Data for review:
○ ○ ○ ○ ○ ○ ○

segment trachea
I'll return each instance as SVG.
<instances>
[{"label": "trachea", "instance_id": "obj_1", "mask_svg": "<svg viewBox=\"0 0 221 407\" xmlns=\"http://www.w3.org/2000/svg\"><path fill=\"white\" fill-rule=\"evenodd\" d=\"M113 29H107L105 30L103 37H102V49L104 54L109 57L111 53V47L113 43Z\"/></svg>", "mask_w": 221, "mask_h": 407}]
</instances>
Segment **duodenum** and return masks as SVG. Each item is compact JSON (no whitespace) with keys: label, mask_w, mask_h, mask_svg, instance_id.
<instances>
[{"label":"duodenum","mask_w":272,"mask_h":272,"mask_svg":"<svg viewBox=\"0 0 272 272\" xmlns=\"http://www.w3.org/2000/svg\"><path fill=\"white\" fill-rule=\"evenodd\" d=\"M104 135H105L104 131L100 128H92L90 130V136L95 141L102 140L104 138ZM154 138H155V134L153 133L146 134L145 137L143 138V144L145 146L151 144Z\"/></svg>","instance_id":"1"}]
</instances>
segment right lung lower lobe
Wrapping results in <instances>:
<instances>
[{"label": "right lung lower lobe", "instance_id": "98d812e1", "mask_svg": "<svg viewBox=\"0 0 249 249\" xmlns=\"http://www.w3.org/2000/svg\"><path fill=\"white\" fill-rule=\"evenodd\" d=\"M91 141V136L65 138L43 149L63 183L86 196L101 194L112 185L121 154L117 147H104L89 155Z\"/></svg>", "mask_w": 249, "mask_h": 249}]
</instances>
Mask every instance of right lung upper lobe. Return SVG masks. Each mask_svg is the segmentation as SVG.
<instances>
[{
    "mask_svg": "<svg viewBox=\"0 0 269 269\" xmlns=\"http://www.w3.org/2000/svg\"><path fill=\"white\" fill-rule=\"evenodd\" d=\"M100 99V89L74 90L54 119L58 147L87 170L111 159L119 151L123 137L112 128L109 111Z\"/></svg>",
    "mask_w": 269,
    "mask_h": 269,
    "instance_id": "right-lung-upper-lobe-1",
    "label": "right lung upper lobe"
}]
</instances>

○ ○ ○ ○ ○ ○ ○

Description of the task: From start to finish, retype the records above with complete accuracy.

Problem solution:
segment trachea
I'll return each instance as SVG.
<instances>
[{"label": "trachea", "instance_id": "obj_1", "mask_svg": "<svg viewBox=\"0 0 221 407\" xmlns=\"http://www.w3.org/2000/svg\"><path fill=\"white\" fill-rule=\"evenodd\" d=\"M113 29H107L105 30L103 37H102V49L104 54L109 57L111 53V47L113 43Z\"/></svg>", "mask_w": 221, "mask_h": 407}]
</instances>
Segment **duodenum** and return masks as SVG. Each item is compact JSON (no whitespace) with keys: label, mask_w, mask_h, mask_svg, instance_id.
<instances>
[{"label":"duodenum","mask_w":272,"mask_h":272,"mask_svg":"<svg viewBox=\"0 0 272 272\" xmlns=\"http://www.w3.org/2000/svg\"><path fill=\"white\" fill-rule=\"evenodd\" d=\"M104 135H105L104 131L100 128H92L90 130V136L95 141L102 140L104 138ZM154 138H155V134L153 133L146 134L145 137L143 138V144L145 146L151 144Z\"/></svg>","instance_id":"1"}]
</instances>
segment right lung lower lobe
Wrapping results in <instances>:
<instances>
[{"label": "right lung lower lobe", "instance_id": "98d812e1", "mask_svg": "<svg viewBox=\"0 0 249 249\" xmlns=\"http://www.w3.org/2000/svg\"><path fill=\"white\" fill-rule=\"evenodd\" d=\"M91 141V136L65 138L43 149L63 183L86 196L101 194L112 185L121 154L117 147H104L89 155Z\"/></svg>", "mask_w": 249, "mask_h": 249}]
</instances>
Mask every instance of right lung upper lobe. Return SVG masks. Each mask_svg is the segmentation as SVG.
<instances>
[{
    "mask_svg": "<svg viewBox=\"0 0 269 269\" xmlns=\"http://www.w3.org/2000/svg\"><path fill=\"white\" fill-rule=\"evenodd\" d=\"M100 99V89L74 90L54 119L58 147L87 170L111 159L119 151L123 137L112 128L109 111Z\"/></svg>",
    "mask_w": 269,
    "mask_h": 269,
    "instance_id": "right-lung-upper-lobe-1",
    "label": "right lung upper lobe"
}]
</instances>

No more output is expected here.